Australian researchers say they have unlocked the key to blocking HIV infection in men in a breakthrough which could arrest the global AIDS epidemic.
The ground-breaking study uses the female hormone, oestrogen, to create a "living condom" in men, shielding them from the virus.
The development is being touted as a critical step in reducing sexually transmitted HIV, particularly in uncircumcised men, who are more at risk of infection.
University of Melbourne researchers Dr Andrew Pask and Professor Roger Short said their discovery had the potential to cut the spread of HIV in half.

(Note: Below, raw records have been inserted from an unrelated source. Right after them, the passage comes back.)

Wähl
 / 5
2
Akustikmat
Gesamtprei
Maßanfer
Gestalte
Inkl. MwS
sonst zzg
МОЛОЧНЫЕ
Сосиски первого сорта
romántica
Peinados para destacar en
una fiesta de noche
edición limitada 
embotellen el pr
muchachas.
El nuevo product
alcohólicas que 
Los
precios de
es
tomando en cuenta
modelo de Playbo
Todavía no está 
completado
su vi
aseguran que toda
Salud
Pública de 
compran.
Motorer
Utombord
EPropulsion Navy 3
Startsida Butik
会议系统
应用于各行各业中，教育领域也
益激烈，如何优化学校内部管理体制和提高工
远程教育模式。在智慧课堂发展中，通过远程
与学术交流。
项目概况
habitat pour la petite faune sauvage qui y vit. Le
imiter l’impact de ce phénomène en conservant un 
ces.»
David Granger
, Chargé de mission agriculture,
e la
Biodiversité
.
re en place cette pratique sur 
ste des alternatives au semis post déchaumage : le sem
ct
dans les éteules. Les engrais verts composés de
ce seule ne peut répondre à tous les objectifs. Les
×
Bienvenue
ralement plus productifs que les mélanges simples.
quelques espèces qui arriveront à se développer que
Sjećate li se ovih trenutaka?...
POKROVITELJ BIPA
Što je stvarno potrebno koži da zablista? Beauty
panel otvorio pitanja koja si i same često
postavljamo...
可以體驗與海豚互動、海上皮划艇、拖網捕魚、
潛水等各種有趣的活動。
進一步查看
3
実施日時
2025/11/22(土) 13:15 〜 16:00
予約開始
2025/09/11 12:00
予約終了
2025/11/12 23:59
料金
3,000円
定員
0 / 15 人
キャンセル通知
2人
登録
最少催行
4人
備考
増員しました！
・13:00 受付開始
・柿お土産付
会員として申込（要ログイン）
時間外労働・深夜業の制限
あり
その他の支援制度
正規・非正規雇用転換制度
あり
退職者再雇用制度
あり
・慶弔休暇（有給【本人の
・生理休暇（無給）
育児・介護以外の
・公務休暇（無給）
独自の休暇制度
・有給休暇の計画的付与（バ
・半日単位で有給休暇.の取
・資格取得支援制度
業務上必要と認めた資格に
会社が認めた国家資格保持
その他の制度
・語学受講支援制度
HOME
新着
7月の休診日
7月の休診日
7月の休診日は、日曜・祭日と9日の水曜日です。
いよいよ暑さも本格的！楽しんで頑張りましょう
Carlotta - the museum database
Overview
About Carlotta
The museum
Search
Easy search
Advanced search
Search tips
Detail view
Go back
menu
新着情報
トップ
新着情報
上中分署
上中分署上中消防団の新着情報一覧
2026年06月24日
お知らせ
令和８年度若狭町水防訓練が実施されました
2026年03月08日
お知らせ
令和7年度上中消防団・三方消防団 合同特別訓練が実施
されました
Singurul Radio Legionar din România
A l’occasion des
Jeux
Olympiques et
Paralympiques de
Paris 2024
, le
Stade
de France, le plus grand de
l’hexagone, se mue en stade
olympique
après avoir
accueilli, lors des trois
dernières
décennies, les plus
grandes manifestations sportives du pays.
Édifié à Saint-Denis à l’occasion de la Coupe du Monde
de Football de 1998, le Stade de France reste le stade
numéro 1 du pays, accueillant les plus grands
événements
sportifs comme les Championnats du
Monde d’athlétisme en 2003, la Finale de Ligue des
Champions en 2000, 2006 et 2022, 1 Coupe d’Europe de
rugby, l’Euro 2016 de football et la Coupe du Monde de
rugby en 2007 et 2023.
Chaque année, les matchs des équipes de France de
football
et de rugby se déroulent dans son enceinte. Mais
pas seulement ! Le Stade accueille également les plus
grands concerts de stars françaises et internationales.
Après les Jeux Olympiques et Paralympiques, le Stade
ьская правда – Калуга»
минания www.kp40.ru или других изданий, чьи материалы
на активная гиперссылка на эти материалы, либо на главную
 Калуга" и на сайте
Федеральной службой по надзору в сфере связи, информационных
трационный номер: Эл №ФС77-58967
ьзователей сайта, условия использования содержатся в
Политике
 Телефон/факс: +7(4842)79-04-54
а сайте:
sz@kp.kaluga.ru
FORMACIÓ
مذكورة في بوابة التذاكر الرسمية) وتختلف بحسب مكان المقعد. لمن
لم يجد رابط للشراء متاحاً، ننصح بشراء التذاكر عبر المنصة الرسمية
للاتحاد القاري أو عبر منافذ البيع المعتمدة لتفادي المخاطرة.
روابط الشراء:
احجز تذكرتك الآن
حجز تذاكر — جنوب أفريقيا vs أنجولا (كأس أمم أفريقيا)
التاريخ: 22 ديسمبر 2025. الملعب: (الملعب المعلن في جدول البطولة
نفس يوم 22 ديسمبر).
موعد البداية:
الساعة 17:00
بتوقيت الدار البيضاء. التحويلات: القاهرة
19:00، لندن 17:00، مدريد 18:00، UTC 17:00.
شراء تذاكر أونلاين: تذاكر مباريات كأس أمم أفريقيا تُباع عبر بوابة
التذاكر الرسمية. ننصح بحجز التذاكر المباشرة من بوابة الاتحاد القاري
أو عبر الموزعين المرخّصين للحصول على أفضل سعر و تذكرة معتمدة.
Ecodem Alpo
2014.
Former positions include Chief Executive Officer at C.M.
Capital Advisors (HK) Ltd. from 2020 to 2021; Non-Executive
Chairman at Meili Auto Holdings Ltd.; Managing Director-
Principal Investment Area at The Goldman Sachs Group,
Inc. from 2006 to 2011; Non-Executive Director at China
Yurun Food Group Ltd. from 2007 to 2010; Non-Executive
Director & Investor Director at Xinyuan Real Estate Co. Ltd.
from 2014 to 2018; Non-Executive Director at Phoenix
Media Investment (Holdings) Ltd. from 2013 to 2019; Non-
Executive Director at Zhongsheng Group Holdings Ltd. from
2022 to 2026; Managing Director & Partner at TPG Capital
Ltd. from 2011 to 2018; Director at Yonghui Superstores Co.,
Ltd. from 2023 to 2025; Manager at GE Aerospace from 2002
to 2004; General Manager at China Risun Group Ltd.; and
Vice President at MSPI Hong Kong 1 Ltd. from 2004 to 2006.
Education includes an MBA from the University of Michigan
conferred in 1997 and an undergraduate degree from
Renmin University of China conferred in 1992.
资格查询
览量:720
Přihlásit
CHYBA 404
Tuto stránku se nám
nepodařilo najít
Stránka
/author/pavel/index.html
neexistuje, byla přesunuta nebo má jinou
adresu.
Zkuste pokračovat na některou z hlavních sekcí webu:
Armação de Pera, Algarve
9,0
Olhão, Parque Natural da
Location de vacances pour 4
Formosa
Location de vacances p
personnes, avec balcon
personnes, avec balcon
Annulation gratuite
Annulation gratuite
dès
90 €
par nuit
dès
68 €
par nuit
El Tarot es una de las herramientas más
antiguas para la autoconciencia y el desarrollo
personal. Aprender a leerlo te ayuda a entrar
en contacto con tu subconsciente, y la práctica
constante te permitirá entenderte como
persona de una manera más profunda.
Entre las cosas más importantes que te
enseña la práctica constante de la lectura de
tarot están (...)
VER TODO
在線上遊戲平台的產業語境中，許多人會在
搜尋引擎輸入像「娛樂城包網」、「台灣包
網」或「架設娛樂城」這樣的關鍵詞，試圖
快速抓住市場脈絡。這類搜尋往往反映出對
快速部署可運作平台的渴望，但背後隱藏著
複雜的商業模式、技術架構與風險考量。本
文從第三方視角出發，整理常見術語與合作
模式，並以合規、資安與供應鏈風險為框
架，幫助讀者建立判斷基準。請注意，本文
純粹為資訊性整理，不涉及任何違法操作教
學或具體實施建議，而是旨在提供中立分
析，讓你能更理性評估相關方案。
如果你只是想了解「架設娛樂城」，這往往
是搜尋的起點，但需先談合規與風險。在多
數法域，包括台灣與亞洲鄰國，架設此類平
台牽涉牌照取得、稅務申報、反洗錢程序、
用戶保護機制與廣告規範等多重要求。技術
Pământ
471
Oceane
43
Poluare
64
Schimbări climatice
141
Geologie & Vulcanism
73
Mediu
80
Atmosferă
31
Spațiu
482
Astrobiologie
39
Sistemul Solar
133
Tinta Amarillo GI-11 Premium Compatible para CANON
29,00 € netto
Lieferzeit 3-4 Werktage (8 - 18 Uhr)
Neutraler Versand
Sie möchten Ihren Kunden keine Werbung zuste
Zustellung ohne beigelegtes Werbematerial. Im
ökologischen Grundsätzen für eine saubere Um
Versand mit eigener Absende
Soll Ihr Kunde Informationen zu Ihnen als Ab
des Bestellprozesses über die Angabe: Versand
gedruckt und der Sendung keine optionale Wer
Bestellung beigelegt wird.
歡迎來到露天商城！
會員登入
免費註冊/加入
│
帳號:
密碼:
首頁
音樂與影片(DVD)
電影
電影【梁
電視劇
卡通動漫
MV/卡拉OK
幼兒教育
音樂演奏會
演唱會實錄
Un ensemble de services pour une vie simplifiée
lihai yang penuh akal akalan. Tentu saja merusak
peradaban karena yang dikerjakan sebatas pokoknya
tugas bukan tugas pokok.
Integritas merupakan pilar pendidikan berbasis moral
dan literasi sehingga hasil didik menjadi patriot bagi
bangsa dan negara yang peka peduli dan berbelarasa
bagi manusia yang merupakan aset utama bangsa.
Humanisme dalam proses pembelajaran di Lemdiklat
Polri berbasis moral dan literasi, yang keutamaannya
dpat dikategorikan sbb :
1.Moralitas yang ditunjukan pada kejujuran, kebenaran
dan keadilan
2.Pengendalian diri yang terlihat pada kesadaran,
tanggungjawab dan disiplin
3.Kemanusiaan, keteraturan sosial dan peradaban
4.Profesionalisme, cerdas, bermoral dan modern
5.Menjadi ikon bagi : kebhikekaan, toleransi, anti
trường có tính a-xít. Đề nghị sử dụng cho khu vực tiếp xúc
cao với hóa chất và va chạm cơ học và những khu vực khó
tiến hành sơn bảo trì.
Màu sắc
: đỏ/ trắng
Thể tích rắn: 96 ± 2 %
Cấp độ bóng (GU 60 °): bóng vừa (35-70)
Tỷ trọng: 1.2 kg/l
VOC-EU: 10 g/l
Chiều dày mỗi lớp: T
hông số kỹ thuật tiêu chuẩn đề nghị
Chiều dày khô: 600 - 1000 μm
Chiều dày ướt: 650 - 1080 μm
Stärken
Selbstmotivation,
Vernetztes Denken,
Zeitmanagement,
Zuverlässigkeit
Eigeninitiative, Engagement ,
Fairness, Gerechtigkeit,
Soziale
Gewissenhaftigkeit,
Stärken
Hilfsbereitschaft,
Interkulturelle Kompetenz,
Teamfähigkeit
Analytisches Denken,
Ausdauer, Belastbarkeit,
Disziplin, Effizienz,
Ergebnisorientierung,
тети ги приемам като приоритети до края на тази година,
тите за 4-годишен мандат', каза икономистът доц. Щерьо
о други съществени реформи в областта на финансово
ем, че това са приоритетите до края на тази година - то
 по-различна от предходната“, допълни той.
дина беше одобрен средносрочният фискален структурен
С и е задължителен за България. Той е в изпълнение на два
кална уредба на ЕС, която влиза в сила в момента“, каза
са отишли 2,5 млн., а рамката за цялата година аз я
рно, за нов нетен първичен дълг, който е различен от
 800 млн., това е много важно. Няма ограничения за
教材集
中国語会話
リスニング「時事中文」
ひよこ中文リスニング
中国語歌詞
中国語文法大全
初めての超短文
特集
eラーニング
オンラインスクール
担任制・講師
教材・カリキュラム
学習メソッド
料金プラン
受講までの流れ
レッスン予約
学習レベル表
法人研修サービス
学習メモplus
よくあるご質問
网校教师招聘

And the research underpinning their work could spark calls for a revival of circumcision.
Dr Pask and Prof Short have discovered that by applying oestrogen to the vulnerable inner foreskin they can boost the body's natural defences against HIV.
The oestrogen cream, Oestriol, works by quadrupling the thin layer of keratin, a defensive protein, in the skin.
"By using keratin we can increase the body's natural defence ... and then the virus can't physically inject itself through that barrier to infect the cells underneath," Dr Pask said.
Circumcision provides up to 80 per cent protection from HIV
and oestrogen would fill the gap, he said.
In uncircumcised men it is a living barrier against HIV.
"It's not a contraception ... but it is a living condom and a perfect protection against HIV," Prof Short said.
Forty million people have HIV worldwide.
Every year there are five million new infections and three million people die.
The treatment, details of which appeared in the medical journal, PLoS ONE, published by the Public Library of Science, has worked in laboratory tests and will undergo clinical trials in Africa, the epicentre of the AIDS epidemic.
"Mathematical models would predict that within say 50 or 60 years that the level of HIV in the world would be significantly reduced as an effect of this," Dr Pask said.
"The studies that they've shown on circumcision showed that within 50 to 60 years it would be less than half of what we have now, so it is a massive reduction.
"And then of course it would continue to drop exponentially from there until hopefully, if everybody in the world was to be circumcised or was to use the treatment, then eventually the epidemic would just completely disappear."
Dr Pask said it was a simple, cheap and effective guard against HIV that could be applied once a week in cultures where circumcision and safe sex were not practised.
But it does not protect against sexually transmitted infections.
Oestrogen is currently used to treat prolapse in woman and in small, external doses would have virtually no side effects in men.
It could eventually have applications in condoms and lubricants.